Are cost, sustainability and performance something you value as a developer? A system that's faster, costs less money and has less impact on our planet? Sounds like a win to me.

In his 2023 re:Invent Keynote Dr. Werner Vogels introduced the idea of The Frugal Architect. Quoting directly from the website, they are a

Set of simple laws for building cost-aware, sustainable and modern architectures - Dr. Werner Vogels

The Frugal Architect follows 7 laws and these laws are covered in depth on the website. These laws are:

  1. Make Cost a Non-Functional Requirement
  2. Systems that Last Align Cost to Business
  3. Architecting is a series of trade-offs
  4. Unobserved Systems Lead to Unknown Costs
  5. Cost Aware Architectures Implement Cost Controls
  6. Cost Optimization is Incremental
  7. Unchallenged Success Leads to Assumptions

Clearly, cost is a big part of these laws. But as covered in the initial quote sustainability plays a big role as well. Cost can be considered to not just mean monetary cost but the cost to our planet.

Roughly an hour and 2 minutes (who's counting) into Werner's keynote he discusses different programming languages and their efficiency. The headline number:

Ruby & Python are more than 50x more expensive than C++ and Rust

For anyone who's tried to program in C++, you might recoil slightly at the first suggestion there. Re-writing entire systems into C++ might not be the most practical solution. But Rust, now we are talking.

As well as giving you cost, performance and sustainability benefits. Rust is also extremely secure, gives you strong typing, memory safety and has a hype train so long that the Stack Overflow Developer Survey should really start re-branding itself to the "What's the second best language because we know Rust is #1 survey?"

This isn't a suggestion that you should go right now and re-write every part of your system in Rust. It's not even that you should abandon your current development toolchain for Rust as there is more to consider in a wider organisational context than just the programming language itself. Developer skills, re-training, the simple fingers on keyboard time needed to re-write something that exists.

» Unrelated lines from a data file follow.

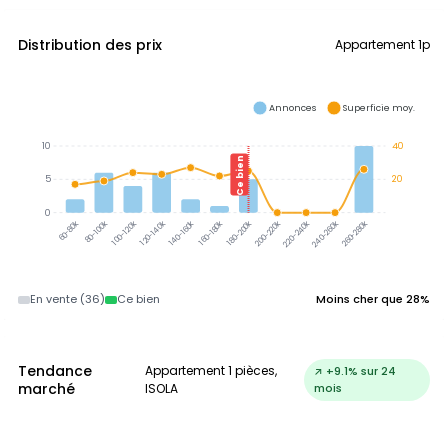
Distribution des prix
Appartement 1p
Annonces
Superficie moy.
10
40
Ce bien
5
20
0
80-100k
100-120k
120-140k
140-160k
160-180k
180-200k
200-220k
220-240k
240-260k
260-280k
60-80k
En vente (36)
Ce bien
Moins cher que 28%
Tendance
Appartement 1 pièces,
↗ +9.1% sur 24
marché
ISOLA
mois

However, if you are looking for a language that is fast, efficient, safe, and a joy to program with, then you should strongly consider Rust. And as you start to think about building new things, Rust should be at the top of your mind. Whether you are running your application on a server, a container or using serverless technologies.

And when you couple Rust's performance and low resource consumption with serverless services that are cost you money per millisecond that your code is running. Rust is tailormade for serverless.

If you've gotten this far and not immediately running to start re-implementing your system in Rust then thank you for sticking around. What we wanted to put together with this website is a resource, a tool and a set of templates that allow you to quickly get started with bringing Rust into your serverless systems. Some of the patterns and template are cut in a way that you can drop your own business logic and just get started. It also contains resources and tips that we wish we had when we first started with Rust and serverless.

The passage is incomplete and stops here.